En los viejos tiempos, antes de que se institucionalizaran las elecciones primarias, había más debate interno que ahora que sí las hay, porque el PSOE ha dejado de ser un partido con estructura representativa para convertirse en una organización plebiscitaria. Y las pocas voces disidentes que se escuchan episódicamente son de antiguos dirigentes a los que la nueva generación que está al mando acostumbra a vilipendiar y desairar en público. Los barones autonómicos, en otro tiempo tan poderosos, ahora apenas se aventuran a discrepar. Y, si lo hacen, tardan minutos en dar marcha atrás en sus palabras ante el empuje de las tropas socialistas adiestradas desde Moncloa.

El PSOE abandona su estructura representativa para convertirse en una organización plebiscitaria

Controlados los mecanismos de poder interno, el segundo objetivo de Pedro Sánchez fue convertir en normales para sus propias filas decisiones y actitudes que nunca antes habían sido normales. Por ejemplo, compartir gobierno con un partido como Podemos. Conseguido este hito, el nuevo reto de Sánchez era que la base socialista fuera capaz de autoconvencerse de que pactar con Esquerra Republicana es conveniente.
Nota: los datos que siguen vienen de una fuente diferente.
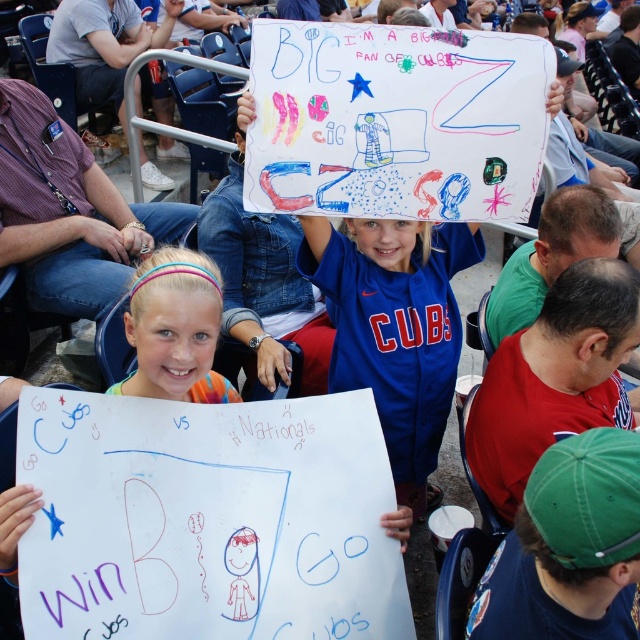 You are a photographer trying to capture a photo of both the blue jersey at center and the pastel hairband at center. Based on their positions, which object should you focus on first to ensure both are in frame?

Since the blue jersey at center is wider than the pastel hairband at center, you should focus on the blue jersey at center first to ensure both are in frame. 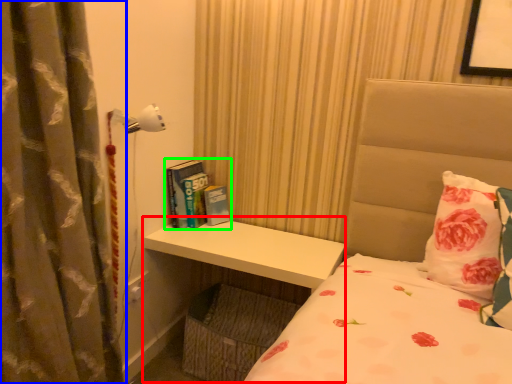 Question: Which object is positioned closest to table (highlighted by a red box)? Select from curtain (highlighted by a blue box) and book (highlighted by a green box).

Choices:
 (A) curtain
 (B) book

Answer: (B) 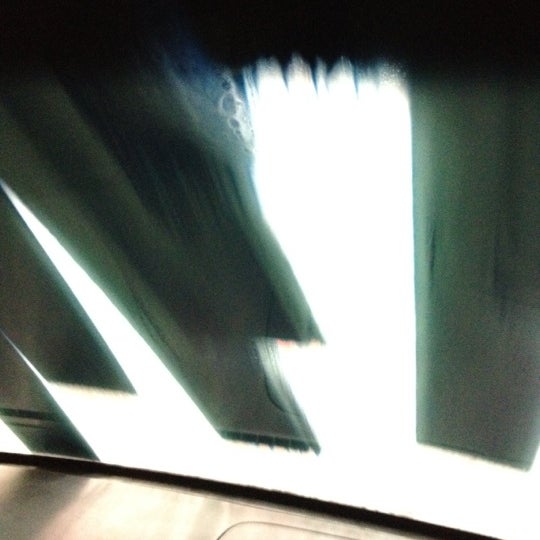 Where is `floor`? floor is located at coordinates point(26,505). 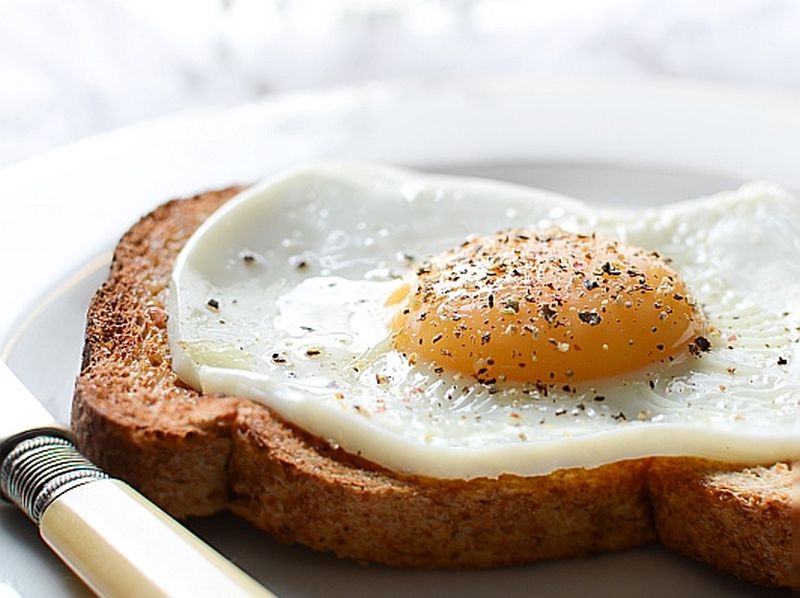 Locate an element on the screen. The image size is (800, 598). handle is located at coordinates (122, 552). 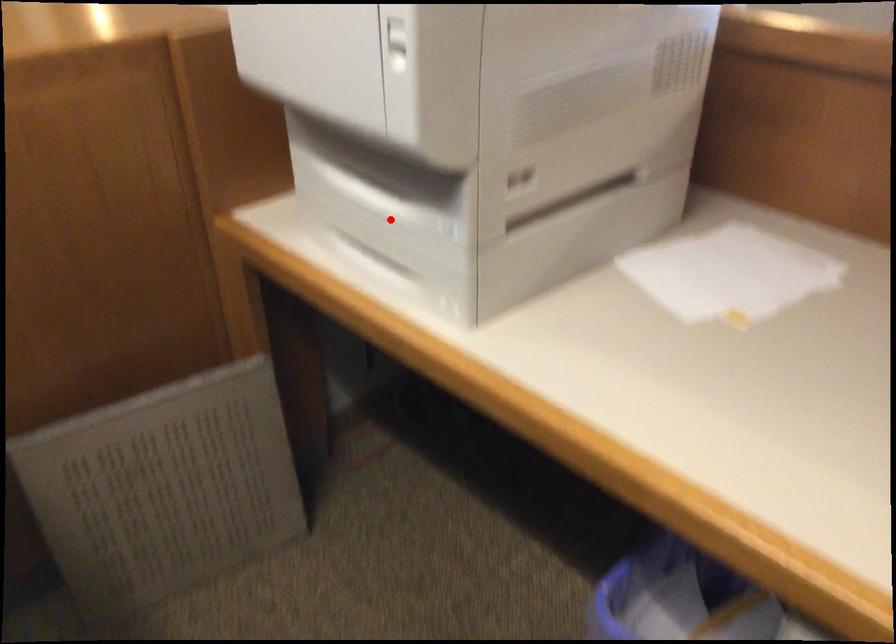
Y, en un ejercicio de contorsionismo político inigualable, hacerse aplaudir por sumar al pacto a EH Bildu, de la mano de alguien con el historial penal de Arnaldo Otegi.

Aún quedan versos sueltos que consideran que Sánchez debería dar alguna explicación suplementaria, más didáctica, sobre los inescrutables beneficios que pudiera tener la presencia de EH Bildu en la coalición Frankenstein. Tal cosa aún no se ha producido, porque no resulta sencillo explicar que se pacta con un partido de esa calaña cuando sus votos ni siquiera son necesarios para aprobar los presupuestos o sacar adelante cualquier otra ley en el Parlamento. No hay pedagogía que dé para tanto.

Pero son solo balbuceos minoritarios. Porque el PSOE ya no es el partido que fue. No hay corrientes internas, ni grupos que discrepen abiertamente en los órganos del partido o ante los medios. El PSOE es ahora una plataforma de poder, en la que los límites se han disipado. Se desconoce si a largo plazo, la decisión de que sea así será buena para el Partido Socialista. Pero sí ha demostrado ser un éxito completo para su líder, aunque para ello haya tenido que ir de la mano de la extrema izquierda y los independentistas.